This chapter explains how to run ROBOTIS-OP3. op3_bringup demo launches op3_manager.
Several modules of op3_manager are controlling ROBOTIS-OP3 and various topics and services transmit commands and report status.
The op3_manager cooperates with other programs such as op3_demo and op3_gui_demo.

Reference : op3_manager

Test environment

• Linux Mint 18.1 Serena(Base : Ubuntu Xenial)
• ROS Kinetic

Getting started

Download & Build

Reference : Installing ROBOTIS ROS Package

Stop the Linux service that run default demo

ROBOTIS-OP3 runs default demo automatically. If you would run op3_bringup demo, you have to stop the default demo service.

$ sudo service OP3-demo stop
[sudo] password for robotis: 111111

Bringup

Type below commands in the terminal window.

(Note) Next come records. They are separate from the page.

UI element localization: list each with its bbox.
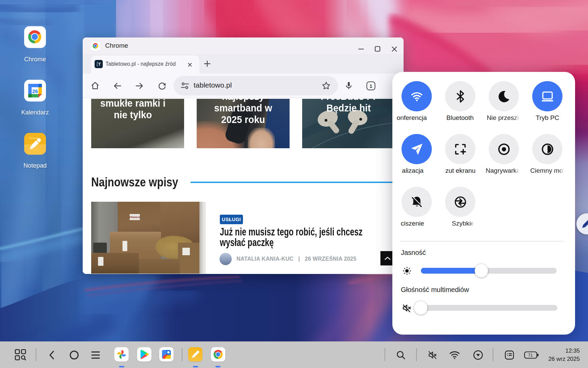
svg-text:T: T: [98, 62, 101, 67]
svg-text:26: 26: [32, 88, 38, 94]
svg-text:71: 71: [528, 353, 533, 358]
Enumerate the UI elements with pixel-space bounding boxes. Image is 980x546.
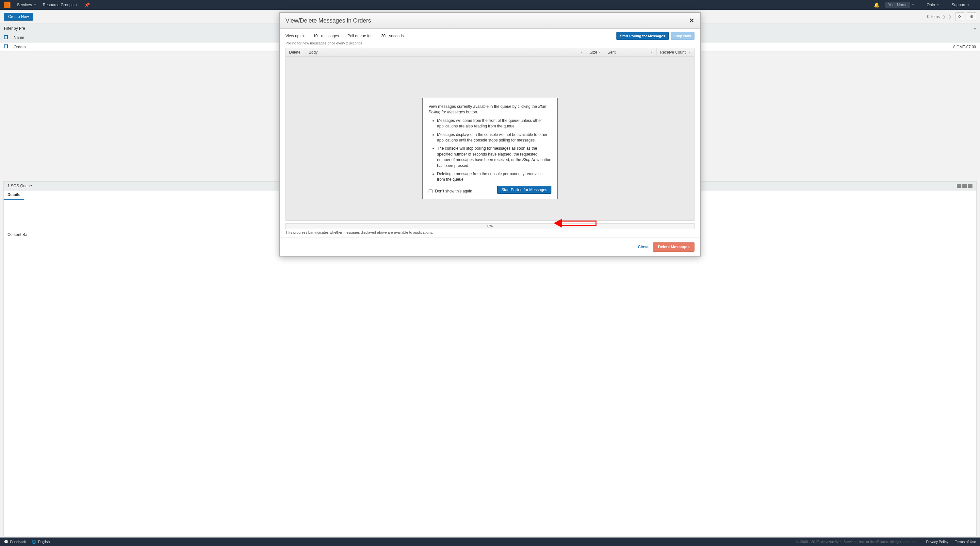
view-up-to-label: View up to: xyxy=(285,33,305,38)
start-polling-button[interactable]: Start Polling for Messages xyxy=(616,32,669,40)
column-sent[interactable]: Sent▼ xyxy=(605,48,657,52)
seconds-label: seconds xyxy=(389,33,404,38)
messages-label: messages xyxy=(321,33,339,38)
sort-icon: ▼ xyxy=(651,51,653,52)
close-icon[interactable]: ✕ xyxy=(689,17,695,24)
sort-icon: ▼ xyxy=(598,51,601,52)
view-delete-messages-modal: View/Delete Messages in Orders ✕ View up… xyxy=(279,13,701,52)
column-receive-count[interactable]: Receive Count▼ xyxy=(657,48,694,52)
modal-backdrop: View/Delete Messages in Orders ✕ View up… xyxy=(0,0,980,52)
polling-note: Polling for new messages once every 2 se… xyxy=(280,41,700,48)
poll-queue-label: Poll queue for: xyxy=(348,33,373,38)
view-up-to-input[interactable] xyxy=(307,33,319,39)
messages-header-row: Delete Body▼ Size▼ Sent▼ Receive Count▼ xyxy=(286,48,694,52)
sort-icon: ▼ xyxy=(580,51,583,52)
column-delete[interactable]: Delete xyxy=(286,48,305,52)
modal-controls: View up to: messages Poll queue for: sec… xyxy=(280,29,700,41)
poll-seconds-input[interactable] xyxy=(375,33,387,39)
column-body[interactable]: Body▼ xyxy=(305,48,586,52)
modal-header: View/Delete Messages in Orders ✕ xyxy=(280,13,700,29)
stop-now-button[interactable]: Stop Now xyxy=(671,32,695,40)
modal-title: View/Delete Messages in Orders xyxy=(285,18,371,24)
sort-icon: ▼ xyxy=(688,51,690,52)
messages-table: Delete Body▼ Size▼ Sent▼ Receive Count▼ … xyxy=(285,48,695,52)
column-size[interactable]: Size▼ xyxy=(586,48,605,52)
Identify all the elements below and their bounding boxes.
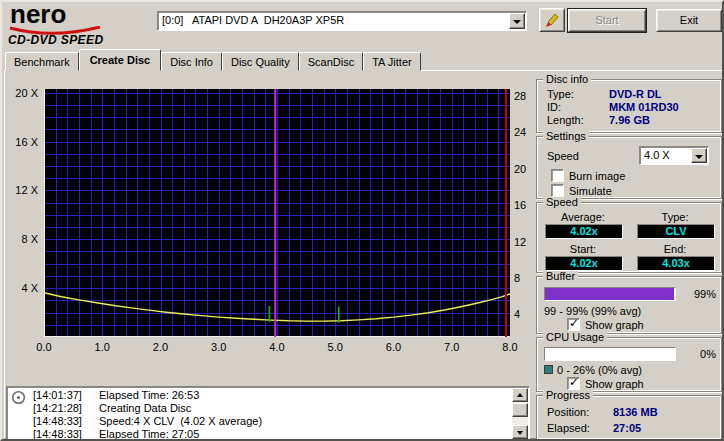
disc-length-label: Length: bbox=[547, 114, 584, 126]
log-entry: [14:48:33]Speed:4 X CLV (4.02 X average) bbox=[33, 415, 511, 428]
log-entries: [14:01:37]Elapsed Time: 26:53[14:21:28]C… bbox=[33, 389, 511, 441]
write-options-button[interactable] bbox=[539, 8, 565, 32]
settings-group: Settings Speed 4.0 X Burn image Simulate bbox=[536, 136, 722, 199]
arrow-down-icon bbox=[517, 431, 523, 435]
average-label: Average: bbox=[543, 211, 623, 223]
cpu-graph-color-swatch bbox=[544, 365, 553, 374]
checkmark-icon: ✓ bbox=[569, 375, 579, 389]
progress-group: Progress Position: 8136 MB Elapsed: 27:0… bbox=[536, 395, 722, 440]
y-tick-left: 20 X bbox=[15, 87, 38, 99]
log-entry: [14:01:37]Elapsed Time: 26:53 bbox=[33, 389, 511, 402]
write-type-display: CLV bbox=[637, 224, 715, 239]
log-entry: [14:48:33]Elapsed Time: 27:05 bbox=[33, 428, 511, 441]
chevron-down-icon bbox=[695, 155, 703, 159]
buffer-bar-fill bbox=[545, 288, 674, 300]
x-tick: 0.0 bbox=[29, 341, 59, 353]
start-button-label: Start bbox=[569, 10, 645, 31]
chart-canvas bbox=[44, 89, 510, 337]
y-tick-left: 12 X bbox=[15, 184, 38, 196]
disc-type-value: DVD-R DL bbox=[609, 88, 662, 100]
start-button[interactable]: Start bbox=[568, 9, 646, 32]
scrollbar[interactable] bbox=[512, 388, 528, 439]
buffer-title: Buffer bbox=[543, 271, 578, 282]
x-tick: 4.0 bbox=[262, 341, 292, 353]
disc-info-title: Disc info bbox=[543, 74, 591, 85]
logo-subtitle: CD-DVD SPEED bbox=[8, 33, 103, 47]
disc-id-label: ID: bbox=[547, 101, 561, 113]
pen-icon bbox=[543, 11, 561, 29]
buffer-show-graph-checkbox[interactable]: ✓ bbox=[567, 318, 580, 331]
cpu-show-graph-label: Show graph bbox=[585, 378, 644, 390]
exit-button-label: Exit bbox=[657, 10, 721, 31]
drive-selector-value: [0:0] ATAPI DVD A DH20A3P XP5R bbox=[162, 14, 508, 26]
y-tick-left: 8 X bbox=[21, 233, 38, 245]
position-label: Position: bbox=[547, 406, 589, 418]
end-speed-display: 4.03x bbox=[637, 256, 715, 271]
tab-create-disc[interactable]: Create Disc bbox=[79, 49, 162, 71]
arrow-up-icon bbox=[517, 393, 523, 397]
exit-button[interactable]: Exit bbox=[656, 9, 722, 32]
drive-selector-dropdown-button[interactable] bbox=[509, 13, 525, 29]
speed-select[interactable]: 4.0 X bbox=[639, 146, 709, 165]
burn-image-checkbox[interactable] bbox=[551, 169, 564, 182]
x-tick: 6.0 bbox=[379, 341, 409, 353]
burn-image-label: Burn image bbox=[569, 170, 625, 182]
speed-select-dropdown-button[interactable] bbox=[691, 148, 707, 163]
cpu-percent: 0% bbox=[676, 348, 716, 360]
scroll-down-button[interactable] bbox=[512, 425, 528, 439]
progress-title: Progress bbox=[543, 390, 593, 401]
disc-id-value: MKM 01RD30 bbox=[609, 101, 679, 113]
log-entry: [14:21:28]Creating Data Disc bbox=[33, 402, 511, 415]
type-label: Type: bbox=[635, 211, 715, 223]
x-tick: 5.0 bbox=[320, 341, 350, 353]
cpu-usage-title: CPU Usage bbox=[543, 332, 607, 343]
disc-length-value: 7.96 GB bbox=[609, 114, 650, 126]
scrollbar-thumb[interactable] bbox=[512, 403, 528, 417]
buffer-percent: 99% bbox=[676, 288, 716, 300]
tab-disc-quality[interactable]: Disc Quality bbox=[222, 52, 299, 71]
drive-selector[interactable]: [0:0] ATAPI DVD A DH20A3P XP5R bbox=[157, 11, 527, 31]
buffer-range: 99 - 99% (99% avg) bbox=[544, 305, 641, 317]
tab-disc-info[interactable]: Disc Info bbox=[161, 52, 222, 71]
speed-select-value: 4.0 X bbox=[644, 149, 690, 161]
nero-cd-dvd-speed-window: nero CD-DVD SPEED [0:0] ATAPI DVD A DH20… bbox=[0, 0, 724, 441]
tab-bar: BenchmarkCreate DiscDisc InfoDisc Qualit… bbox=[5, 49, 421, 71]
position-value: 8136 MB bbox=[613, 406, 658, 418]
x-tick: 7.0 bbox=[437, 341, 467, 353]
disc-icon bbox=[11, 390, 26, 405]
y-tick-right: 24 bbox=[514, 126, 526, 138]
end-speed-label: End: bbox=[635, 243, 715, 255]
y-axis-right-labels: 282420161284 bbox=[513, 89, 534, 341]
elapsed-value: 27:05 bbox=[613, 422, 641, 434]
x-tick: 2.0 bbox=[146, 341, 176, 353]
buffer-bar bbox=[544, 287, 676, 301]
elapsed-label: Elapsed: bbox=[547, 422, 590, 434]
tab-scandisc[interactable]: ScanDisc bbox=[299, 52, 363, 71]
scroll-up-button[interactable] bbox=[512, 388, 528, 402]
y-tick-right: 8 bbox=[514, 272, 520, 284]
log-list[interactable]: [14:01:37]Elapsed Time: 26:53[14:21:28]C… bbox=[6, 386, 530, 441]
logo-nero-text: nero bbox=[10, 1, 66, 27]
x-tick: 3.0 bbox=[204, 341, 234, 353]
tab-benchmark[interactable]: Benchmark bbox=[5, 52, 79, 71]
disc-type-label: Type: bbox=[547, 88, 574, 100]
y-axis-left-labels: 20 X16 X12 X8 X4 X bbox=[2, 89, 41, 341]
speed-label: Speed bbox=[547, 150, 579, 162]
start-speed-label: Start: bbox=[543, 243, 623, 255]
x-tick: 1.0 bbox=[87, 341, 117, 353]
settings-title: Settings bbox=[543, 131, 589, 142]
start-speed-display: 4.02x bbox=[545, 256, 623, 271]
speed-group: Speed Average: Type: 4.02x CLV Start: En… bbox=[536, 202, 722, 273]
buffer-show-graph-label: Show graph bbox=[585, 319, 644, 331]
y-tick-right: 4 bbox=[514, 308, 520, 320]
chevron-down-icon bbox=[513, 20, 521, 24]
speed-group-title: Speed bbox=[543, 197, 581, 208]
buffer-group: Buffer 99% 99 - 99% (99% avg) ✓ Show gra… bbox=[536, 276, 722, 334]
tab-ta-jitter[interactable]: TA Jitter bbox=[363, 52, 421, 71]
cpu-usage-group: CPU Usage 0% 0 - 26% (0% avg) ✓ Show gra… bbox=[536, 337, 722, 392]
y-tick-left: 16 X bbox=[15, 136, 38, 148]
checkmark-icon: ✓ bbox=[569, 316, 579, 330]
chart-plot bbox=[44, 89, 510, 337]
x-tick: 8.0 bbox=[495, 341, 525, 353]
app-logo: nero CD-DVD SPEED bbox=[8, 5, 153, 47]
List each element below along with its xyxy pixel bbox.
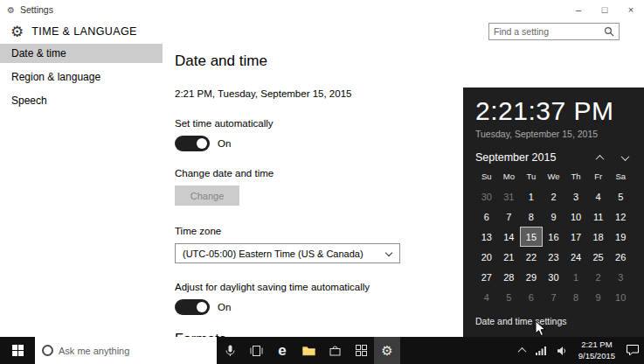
set-time-auto-toggle[interactable] xyxy=(175,136,210,151)
network-icon[interactable] xyxy=(530,337,551,364)
calendar-day[interactable]: 14 xyxy=(498,227,521,247)
sidebar-item-speech[interactable]: Speech xyxy=(0,91,163,110)
calendar-day-header: Tu xyxy=(520,172,543,186)
calendar-day[interactable]: 24 xyxy=(564,247,587,267)
section-heading: Date and time xyxy=(175,52,465,70)
calendar-day[interactable]: 4 xyxy=(587,186,610,206)
sidebar-item-date-time[interactable]: Date & time xyxy=(0,44,163,63)
find-setting-searchbox[interactable] xyxy=(488,23,620,40)
windows-logo-icon xyxy=(12,345,24,356)
calendar-day-header: Su xyxy=(475,172,498,186)
date-time-panel: Date and time 2:21 PM, Tuesday, Septembe… xyxy=(163,42,465,364)
calendar-day[interactable]: 6 xyxy=(475,206,498,227)
chevron-down-icon xyxy=(385,249,392,256)
calendar-day[interactable]: 5 xyxy=(498,287,521,307)
app-grid-icon[interactable] xyxy=(348,337,374,364)
edge-icon[interactable]: e xyxy=(269,337,295,364)
page-title: TIME & LANGUAGE xyxy=(31,25,137,38)
maximize-button[interactable]: □ xyxy=(592,0,618,19)
cortana-searchbox[interactable] xyxy=(35,337,217,364)
calendar-grid: 3031123456789101112131415161718192021222… xyxy=(475,186,632,307)
calendar-day[interactable]: 2 xyxy=(587,267,610,287)
chevron-up-icon[interactable] xyxy=(596,154,605,163)
dst-toggle[interactable] xyxy=(175,299,210,315)
calendar-day-header: Th xyxy=(564,172,587,186)
calendar-day[interactable]: 25 xyxy=(587,247,610,267)
calendar-day[interactable]: 9 xyxy=(543,206,565,227)
file-explorer-icon[interactable] xyxy=(295,337,322,364)
settings-window-icon: ⚙ xyxy=(7,5,15,15)
microphone-icon[interactable] xyxy=(217,337,243,364)
cortana-search-input[interactable] xyxy=(59,346,210,356)
calendar-day[interactable]: 1 xyxy=(520,186,543,206)
calendar-day[interactable]: 30 xyxy=(475,186,498,206)
show-hidden-icons-button[interactable] xyxy=(514,337,530,364)
set-time-auto-state: On xyxy=(218,138,231,149)
change-button[interactable]: Change xyxy=(175,186,239,206)
task-view-icon[interactable] xyxy=(243,337,269,364)
calendar-day[interactable]: 6 xyxy=(520,287,543,307)
timezone-value: (UTC-05:00) Eastern Time (US & Canada) xyxy=(183,248,364,259)
gear-icon: ⚙ xyxy=(10,23,24,41)
close-button[interactable]: × xyxy=(618,0,644,19)
window-title: Settings xyxy=(20,4,53,15)
calendar-day[interactable]: 7 xyxy=(498,206,521,227)
clock-flyout: 2:21:37 PM Tuesday, September 15, 2015 S… xyxy=(463,88,644,337)
tray-clock[interactable]: 2:21 PM 9/15/2015 xyxy=(572,340,621,362)
calendar-day[interactable]: 30 xyxy=(543,267,565,287)
calendar-day[interactable]: 20 xyxy=(475,247,498,267)
chevron-down-icon[interactable] xyxy=(621,152,630,161)
calendar-day[interactable]: 13 xyxy=(475,227,498,247)
sidebar-item-region-language[interactable]: Region & language xyxy=(0,67,163,87)
action-center-icon[interactable] xyxy=(621,337,644,364)
calendar-day[interactable]: 8 xyxy=(520,206,543,227)
calendar-day[interactable]: 22 xyxy=(520,247,543,267)
taskbar: e ⚙ 2:21 PM 9/15/2015 xyxy=(0,337,644,364)
calendar-day[interactable]: 21 xyxy=(498,247,521,267)
calendar-day[interactable]: 3 xyxy=(609,267,632,287)
calendar-day[interactable]: 27 xyxy=(475,267,498,287)
calendar-day[interactable]: 7 xyxy=(543,287,565,307)
find-setting-input[interactable] xyxy=(489,26,604,37)
settings-taskbar-icon[interactable]: ⚙ xyxy=(374,337,400,364)
calendar-day[interactable]: 9 xyxy=(587,287,610,307)
calendar-day[interactable]: 29 xyxy=(520,267,543,287)
calendar-day[interactable]: 12 xyxy=(609,206,632,227)
sidebar-list: Date & timeRegion & languageSpeech xyxy=(0,44,163,337)
calendar-day[interactable]: 26 xyxy=(609,247,632,267)
calendar-day[interactable]: 4 xyxy=(475,287,498,307)
timezone-label: Time zone xyxy=(175,226,465,236)
calendar-day[interactable]: 10 xyxy=(609,287,632,307)
window-controls: – □ × xyxy=(565,0,644,19)
calendar-day[interactable]: 23 xyxy=(543,247,565,267)
calendar-day[interactable]: 3 xyxy=(564,186,587,206)
dst-state: On xyxy=(218,302,231,312)
volume-icon[interactable] xyxy=(551,337,572,364)
calendar-month-label: September 2015 xyxy=(475,151,556,164)
calendar-day[interactable]: 16 xyxy=(543,227,565,247)
minimize-button[interactable]: – xyxy=(565,0,592,19)
tray-date: 9/15/2015 xyxy=(578,351,615,362)
toggle-knob xyxy=(197,302,207,312)
calendar-day[interactable]: 28 xyxy=(498,267,521,287)
calendar-day[interactable]: 19 xyxy=(609,227,632,247)
calendar-day[interactable]: 18 xyxy=(587,227,610,247)
start-button[interactable] xyxy=(0,337,35,364)
date-time-settings-link[interactable]: Date and time settings xyxy=(475,316,632,326)
timezone-dropdown[interactable]: (UTC-05:00) Eastern Time (US & Canada) xyxy=(175,243,400,263)
calendar-day[interactable]: 8 xyxy=(564,287,587,307)
calendar-day[interactable]: 10 xyxy=(564,206,587,227)
system-tray: 2:21 PM 9/15/2015 xyxy=(514,337,644,364)
cortana-icon xyxy=(42,345,53,356)
calendar-day-header: We xyxy=(543,172,565,186)
calendar-day[interactable]: 2 xyxy=(543,186,565,206)
change-datetime-label: Change date and time xyxy=(175,168,465,178)
calendar-day[interactable]: 11 xyxy=(587,206,610,227)
calendar-day[interactable]: 15 xyxy=(520,227,543,247)
calendar-day[interactable]: 1 xyxy=(564,267,587,287)
store-icon[interactable] xyxy=(322,337,348,364)
dst-label: Adjust for daylight saving time automati… xyxy=(175,282,465,292)
calendar-day[interactable]: 17 xyxy=(564,227,587,247)
calendar-day[interactable]: 5 xyxy=(609,186,632,206)
calendar-day[interactable]: 31 xyxy=(498,186,521,206)
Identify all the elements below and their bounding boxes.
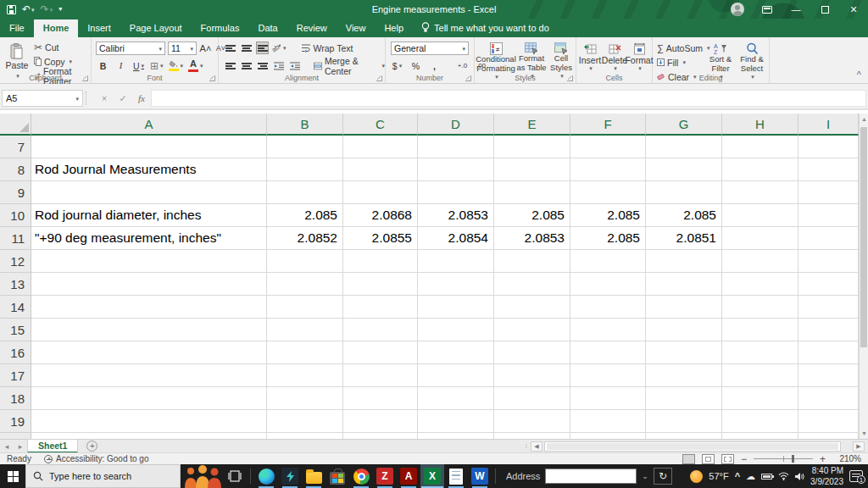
cell-H19[interactable] [722,410,798,433]
cell-A15[interactable] [31,319,267,341]
scroll-left-icon[interactable]: ◀ [531,441,542,452]
cell-C13[interactable] [343,273,418,296]
cell-F14[interactable] [570,296,646,319]
cell-G9[interactable] [646,181,722,204]
cell-B10[interactable]: 2.085 [267,204,343,227]
tab-data[interactable]: Data [248,19,287,37]
cell-I18[interactable] [798,387,859,410]
font-color-button[interactable]: A [188,59,203,72]
minimize-button[interactable]: — [782,0,810,19]
cell-C18[interactable] [343,387,418,410]
taskbar-edge-button[interactable] [254,464,278,488]
cell-F19[interactable] [570,410,646,433]
cell-H13[interactable] [722,273,798,296]
row-header-7[interactable]: 7 [0,136,31,158]
address-dropdown-icon[interactable]: ⌄ [642,472,648,480]
cell-B20[interactable] [267,433,343,439]
cell-I12[interactable] [798,250,859,273]
taskbar-search-input[interactable]: Type here to search [25,464,181,488]
cell-B9[interactable] [267,181,343,204]
cell-D17[interactable] [418,364,494,387]
formula-input[interactable] [151,90,866,107]
cell-F11[interactable]: 2.085 [570,227,646,250]
horizontal-scrollbar[interactable] [544,441,841,452]
increase-indent-button[interactable] [288,59,301,72]
cell-F16[interactable] [570,341,646,364]
cell-G14[interactable] [646,296,722,319]
cell-E15[interactable] [494,319,570,341]
cell-C9[interactable] [343,181,418,204]
cell-H17[interactable] [722,364,798,387]
zoom-slider-thumb[interactable] [792,455,794,463]
cell-I8[interactable] [798,158,859,181]
tell-me-box[interactable]: Tell me what you want to do [413,22,558,37]
taskbar-word-button[interactable]: W [468,464,492,488]
cell-B18[interactable] [267,387,343,410]
sheet-tab-sheet1[interactable]: Sheet1 [27,440,78,453]
cell-A13[interactable] [31,273,267,296]
new-sheet-button[interactable]: + [86,441,97,452]
cell-D20[interactable] [418,433,494,439]
alignment-dialog-launcher[interactable] [376,75,382,81]
row-header-8[interactable]: 8 [0,158,31,181]
orientation-button[interactable]: ab [272,42,287,54]
cell-H20[interactable] [722,433,798,439]
task-view-button[interactable] [223,464,247,488]
tray-overflow-icon[interactable]: ^ [735,472,740,481]
cell-I10[interactable] [798,204,859,227]
scroll-down-icon[interactable]: ▼ [860,428,868,439]
taskbar-chrome-button[interactable] [349,464,373,488]
styles-dialog-launcher[interactable] [567,75,573,81]
cell-I9[interactable] [798,181,859,204]
cell-C10[interactable]: 2.0868 [343,204,418,227]
cell-I20[interactable] [798,433,859,439]
font-name-combo[interactable]: Calibri [96,42,165,55]
cell-H14[interactable] [722,296,798,319]
underline-button[interactable]: U [132,59,145,72]
percent-style-button[interactable]: % [409,59,422,72]
cell-D14[interactable] [418,296,494,319]
start-button[interactable] [0,464,25,488]
cell-H16[interactable] [722,341,798,364]
cell-H15[interactable] [722,319,798,341]
cell-B19[interactable] [267,410,343,433]
restore-button[interactable] [810,0,839,19]
comma-style-button[interactable]: , [428,59,441,72]
normal-view-button[interactable] [682,454,695,464]
cell-E12[interactable] [494,250,570,273]
action-center-icon[interactable]: 1 [849,470,863,482]
align-right-button[interactable] [256,59,269,72]
cell-A7[interactable] [31,136,267,158]
cell-G20[interactable] [646,433,722,439]
sheet-nav-left-icon[interactable]: ◂ [0,442,14,451]
vertical-scrollbar[interactable]: ▲ ▼ [859,114,868,439]
row-header-10[interactable]: 10 [0,204,31,227]
cell-B13[interactable] [267,273,343,296]
fill-button[interactable]: Fill [657,56,710,69]
borders-button[interactable]: ⊞ [150,59,164,72]
cell-H8[interactable] [722,158,798,181]
name-box[interactable]: A5 [2,90,83,107]
scrollbar-grip[interactable]: ⁞ [526,442,528,450]
cell-E10[interactable]: 2.085 [494,204,570,227]
bottom-align-button[interactable] [256,42,269,54]
scroll-up-icon[interactable]: ▲ [860,114,868,125]
cell-B12[interactable] [267,250,343,273]
cell-G19[interactable] [646,410,722,433]
row-header-16[interactable]: 16 [0,341,31,364]
select-all-button[interactable] [0,114,31,136]
page-break-view-button[interactable] [721,454,734,464]
taskbar-notepad-button[interactable] [444,464,468,488]
tab-review[interactable]: Review [287,19,337,37]
insert-function-button[interactable]: fx [132,93,151,103]
accessibility-status[interactable]: Accessibility: Good to go [56,454,149,463]
number-dialog-launcher[interactable] [465,75,471,81]
cell-D15[interactable] [418,319,494,341]
cell-G18[interactable] [646,387,722,410]
taskbar-excel-button[interactable]: X [420,464,444,488]
cell-I14[interactable] [798,296,859,319]
cell-D10[interactable]: 2.0853 [418,204,494,227]
scroll-right-icon[interactable]: ▶ [853,441,865,452]
cell-F8[interactable] [570,158,646,181]
vertical-scroll-thumb[interactable] [860,127,867,347]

$ roslaunch op3_bringup op3_bringup.launch  

Note that, if op3_bringup package is missing, update the package to download the missing pacakge by following the given insturction.

$ cd ~/catkin_ws/src/ROBOTIS-OP3-Demo
$ git pull
$ cd ~/catkin_ws
$ catkin_make

Execution result

When op3_bringup runs, robot moves to initial posture.

1. execution result screen

   

   If you get an error for offset.yaml, run op3_offset_tuner(server and client) and save the offset.

2. execution result of ROBOTIS-OP3(Init pose in RVIZ)

   

3. It’s ready to move, now user can control ROBOTIS-OP3 using a program such as op3_gui_demo.

4. If user turn off the program, press ctrl+c in terminal window.

op3_bringup.launch

<?xml version="1.0" ?>
<launch>        
  <!-- OP3 Manager -->
  <include file="$(find op3_manager)/launch/op3_manager.launch" />

  <!-- UVC camera -->
  <node pkg="usb_cam" type="usb_cam_node" name="usb_cam_node" output="screen">
    <param name="video_device" type="string" value="/dev/video0" />
    <param name="image_width" type="int" value="1280" />
    <param name="image_height" type="int" value="720" />
    <param name="framerate " type="int" value="30" />
    <param name="camera_frame_id" type="string" value="cam_link" />
    <param name="camera_name" type="string" value="camera" />
  </node>
</launch>

• op3_manager : framework to control of ROBOTIS-OP3
  • Robot file : op3_manager/config/OP3.robot
  • Joint initialize file : op3_manager/config/dxl_init_OP3.yaml
  • Offset file : op3_manager/config/offset.yaml
• usb_cam_node : package for usb camera of ROBOTIS-OP3

Visualization

Type below commands in the terminal window for visualization.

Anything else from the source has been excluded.